• [Exercise materials]
┌────────

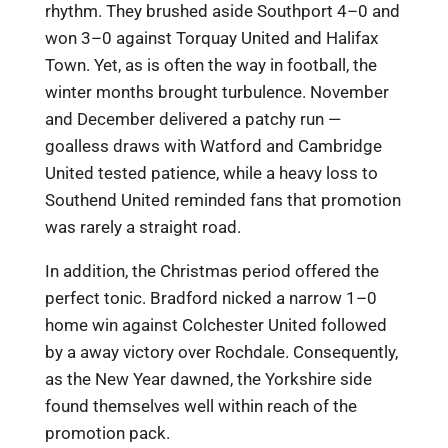
rhythm. They brushed aside Southport 4–0 and
won 3–0 against Torquay United and Halifax
Town. Yet, as is often the way in football, the
winter months brought turbulence. November
and December delivered a patchy run —
goalless draws with Watford and Cambridge
United tested patience, while a heavy loss to
Southend United reminded fans that promotion
was rarely a straight road.
In addition, the Christmas period offered the
perfect tonic. Bradford nicked a narrow 1–0
home win against Colchester United followed
by a away victory over Rochdale. Consequently,
as the New Year dawned, the Yorkshire side
found themselves well within reach of the
promotion pack.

└────────

• [Exercise aim] Hand back the data above exactly, with no images.

• [Output of the exercise]
rhythm. They brushed aside Southport 4–0 and
won 3–0 against Torquay United and Halifax
Town. Yet, as is often the way in football, the
winter months brought turbulence. November
and December delivered a patchy run —
goalless draws with Watford and Cambridge
United tested patience, while a heavy loss to
Southend United reminded fans that promotion
was rarely a straight road.
In addition, the Christmas period offered the
perfect tonic. Bradford nicked a narrow 1–0
home win against Colchester United followed
by a away victory over Rochdale. Consequently,
as the New Year dawned, the Yorkshire side
found themselves well within reach of the
promotion pack.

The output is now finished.